When Notre Dame heads down to Georgia, it will be the largest collection of draftable talent facing off in any game we’ve seen yet this season. The marquee matchup will be right along the line of scrimmage. Both Andrew Thomas and Julian Okwara look very likely to be first-round selections come next April, checking in at 10th and 17th on the PFF draft board, respectively. Kareem is more of a Day 2 guy, but that’s still a great litmus test for both him and Thomas. Okwara is one of the best players in the nation at converting speed-to-power with a prodigious combo of length and burst. Kareem is more of pure power player and even played defensive tackle early in his Notre Dame career. Thomas is currently the highest-graded tackle in the country and won’t face a better edge duo all season, and the Notre Dame duo won’t face a better tackle. This is tape scouts will be coming back to frequently next spring.

Notre Dame’s defensive front may be a little soft in the middle, but it’s got real talent on the outside.  I’m not so much concerned about how Thomas handles whoever is lined up on his side as I am at the other tackle and, perhaps more significantly, how the interior of Georgia’s line — I’m looking at you, Trey Hill — handles the inevitable stunts and twists I expect the Irish to utilize to try to get at Fromm.

Here’s another key matchup.

Notre Dame WR Chase Claypool vs. Georgia Secondary

The Georgia secondary is loaded with draftable talent. The safeties J.R. Reed and Richard LeCounte are the headliners after grading out exceptionally in 2018, but redshirt sophomore cornerback Eric Stokes could make his way up boards here soon as well. They’ll face a man who looks like an NFL wideout at 6-4, 230 pounds with good speed but has yet to produce like one until this season. Claypool was a basketball standout in high school yet that hasn’t translated as well in contested situations as we may have liked going 6-for-14 on those last season. The key here will be the play of both Claypool and Stokes at the line of scrimmage. Bigger receivers often lack the flexibility and quick to deal with good press corners, and Stokes has played the eighth-most snaps in press of any corner in the nation (64).

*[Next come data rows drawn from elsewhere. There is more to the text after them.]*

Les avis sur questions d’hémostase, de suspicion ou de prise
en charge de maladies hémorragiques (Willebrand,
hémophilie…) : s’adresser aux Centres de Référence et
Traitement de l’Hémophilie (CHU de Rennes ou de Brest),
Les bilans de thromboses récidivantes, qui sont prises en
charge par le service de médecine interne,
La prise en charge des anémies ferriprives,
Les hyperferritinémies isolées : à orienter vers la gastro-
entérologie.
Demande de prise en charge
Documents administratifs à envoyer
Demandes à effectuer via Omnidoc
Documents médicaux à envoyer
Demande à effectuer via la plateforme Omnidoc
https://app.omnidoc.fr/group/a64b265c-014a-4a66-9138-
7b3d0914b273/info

Well, remember that Georgia tends not to flip its cornerbacks to follow particular receivers, so it’s unlikely that Claypool finds himself matched up against Stokes all day.  In fact, I would expect Notre Dame to do what it can to exploit Claypool’s talent and size against the corner on the other side, who will either be a Tyson Campbell who is nursing an ankle injury, or Daniel and/or Stevenson.  In any event, you have to think Smart and Lanning are going to have to provide some safety help if Claypool proves to be too much for one DB to handle.

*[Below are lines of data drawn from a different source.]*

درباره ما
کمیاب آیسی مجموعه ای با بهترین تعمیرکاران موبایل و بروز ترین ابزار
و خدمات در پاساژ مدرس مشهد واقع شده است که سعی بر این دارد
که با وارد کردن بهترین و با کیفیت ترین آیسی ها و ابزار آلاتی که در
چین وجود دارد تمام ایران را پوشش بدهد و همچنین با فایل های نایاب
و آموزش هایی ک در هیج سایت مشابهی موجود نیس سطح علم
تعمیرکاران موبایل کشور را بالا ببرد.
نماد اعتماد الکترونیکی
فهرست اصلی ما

Jake Rowe has some more player details here.  I will say that I have a lot of respect for Ian Book’s game; he’s one of those scrappy running quarterbacks who seem to give Georgia defenses plenty of problems over the years.  Containment is going to be a huge deal for the defense tomorrow night.  I hope I’m not pulling out my hair watching that breakdown constantly.

Book’s completion percentage hasn’t been as great as I expect Brian Kelly would like it to be, but he hasn’t thrown an interception in Notre Dame’s two games and he absolutely ripped New Mexico’s pass defense apart.  He’s also averaging better than 5.5 yards per rush and has two running TDs to his credit.  A real threat, in other words.

If you want more, Rowe also has a unit group comparison posted here.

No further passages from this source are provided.